During my recent forays into the changing interpretations of George Orwell’s Nineteen Eighty Four (1949), I was surprised to learn that Orwell had read passages from Herman Melville’s White-Jacket (1850) while broadcasting on the BBC during the early years of WW2. Specifically, he excerpted a gory description of a naval doctor performing an unnecessary and fatal amputation on a wounded U.S. sailor. Elsewhere in White-Jacket, HM had sharply and vividly written about “flogging through the fleet,” a practice that he abhorred, possibly because he had been caned as a child by his own father. Indeed, Roy Porter sent me an ad from a British newspaper offering White-Jacket as sadomasochistic porn. (On the dynamics of sadomasochism see https://clarespark.com/2009/09/21/managerial-psychiatry-jung-murray-and-sadomasochism-2/.)
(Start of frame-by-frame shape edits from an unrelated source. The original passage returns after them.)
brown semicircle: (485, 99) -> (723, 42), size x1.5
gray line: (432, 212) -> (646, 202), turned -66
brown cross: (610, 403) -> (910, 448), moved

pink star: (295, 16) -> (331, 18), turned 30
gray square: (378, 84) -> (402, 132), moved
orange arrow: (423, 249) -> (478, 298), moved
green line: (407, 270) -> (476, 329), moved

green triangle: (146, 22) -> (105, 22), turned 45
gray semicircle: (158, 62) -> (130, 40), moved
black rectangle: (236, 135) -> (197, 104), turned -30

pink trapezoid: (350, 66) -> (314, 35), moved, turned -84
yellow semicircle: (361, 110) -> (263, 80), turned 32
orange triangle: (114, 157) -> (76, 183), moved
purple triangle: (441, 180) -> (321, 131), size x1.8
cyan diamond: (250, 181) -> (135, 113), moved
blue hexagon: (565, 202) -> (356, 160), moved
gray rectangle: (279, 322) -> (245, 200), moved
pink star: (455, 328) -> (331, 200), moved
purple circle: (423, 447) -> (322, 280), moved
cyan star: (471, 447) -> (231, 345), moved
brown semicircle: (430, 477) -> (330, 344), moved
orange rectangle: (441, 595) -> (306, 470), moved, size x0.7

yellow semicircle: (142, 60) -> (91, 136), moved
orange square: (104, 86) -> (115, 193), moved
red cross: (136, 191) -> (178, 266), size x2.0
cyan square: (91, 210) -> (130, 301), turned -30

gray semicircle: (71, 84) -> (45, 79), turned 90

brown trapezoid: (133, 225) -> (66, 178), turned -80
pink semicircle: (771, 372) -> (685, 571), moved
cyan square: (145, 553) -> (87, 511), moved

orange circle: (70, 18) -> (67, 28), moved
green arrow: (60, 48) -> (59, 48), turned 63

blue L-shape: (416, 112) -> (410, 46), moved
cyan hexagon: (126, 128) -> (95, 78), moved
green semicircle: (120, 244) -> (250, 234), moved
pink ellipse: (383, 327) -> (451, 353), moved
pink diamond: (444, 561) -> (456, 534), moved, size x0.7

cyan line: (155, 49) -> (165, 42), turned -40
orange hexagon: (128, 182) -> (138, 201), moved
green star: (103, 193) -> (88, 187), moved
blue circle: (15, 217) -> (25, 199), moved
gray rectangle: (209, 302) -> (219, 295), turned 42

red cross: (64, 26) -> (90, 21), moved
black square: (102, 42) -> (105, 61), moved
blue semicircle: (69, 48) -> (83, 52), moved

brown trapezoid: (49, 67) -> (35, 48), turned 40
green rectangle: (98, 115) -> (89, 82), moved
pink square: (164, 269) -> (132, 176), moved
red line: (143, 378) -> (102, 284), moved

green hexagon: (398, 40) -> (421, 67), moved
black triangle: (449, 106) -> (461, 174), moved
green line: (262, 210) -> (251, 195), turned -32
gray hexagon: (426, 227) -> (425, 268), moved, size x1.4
Though at least one Orwell biographer (Jeffrey Meyers) has emphasized GO’s masochism, I have not found a source yet that relates where the conception of Doublethink originated. Did Orwell know about “cognitive dissonance” from experience, or reading, or had he read Melville’s Pierre, or the Ambiguities (1852), where Melville not only describes his mother’s frequent mixed messages, but invents “Plinlimmon’s Pamphlet” that praises “virtuous expediency” as the best morality attainable on this deceptive earth. My book on the Melville Revival (Hunting Captain Ahab: Psychological Warfare and the Melville Revival)  is nearly entirely devoted to this theme of the double bind/cognitive dissonance/virtuous expediency, all of which signify what Orwell chose to call Doublethink.

Here are the double binds that I suggest were made apparent in Melville’s novels, and then may have driven his academic revivers in the 20th century into all manner of psychogenic symptoms and illnesses. (It is my contention that Melville readers who wished to advance in academe had to suppress the evidence before them in order to please the reigning ideology in the universities that employed them, so many derided Melville/Ahab as crazy, while defending Plinlimmon’s sensible philosophy, that they attributed to their “moderate” Melville/Ishmael .) But first take Doublethink in Pierre.

  1. There is no conflict between “truth” and Order. Mary Glendinning, Pierre’s mother in the novel, wants her son “just emerging from his teens” to grow into a manly individual, but not such an individual that he disobeys her choice  in choosing his future wife, who will also be perfectly obedient to her wishes.
  2. Pierre is expected to revere his dear perfect (Christian) father, but he must not be so good a Christian as to rescue from near-beggary his “natural” half-sister Isabel.
  3. Pierre reads the double bind, jilts his mother-chosen fiancée, runs off with Isabel, and mother dies of insanity. This book will not end well. (See Pierre’s scolding mother in this hard to find set of illustrations by Maurice Sendak, for a truncated edition of Pierre. https://yankeedoodlesoc.files.wordpress.com/2011/06/pierre3.jpg.)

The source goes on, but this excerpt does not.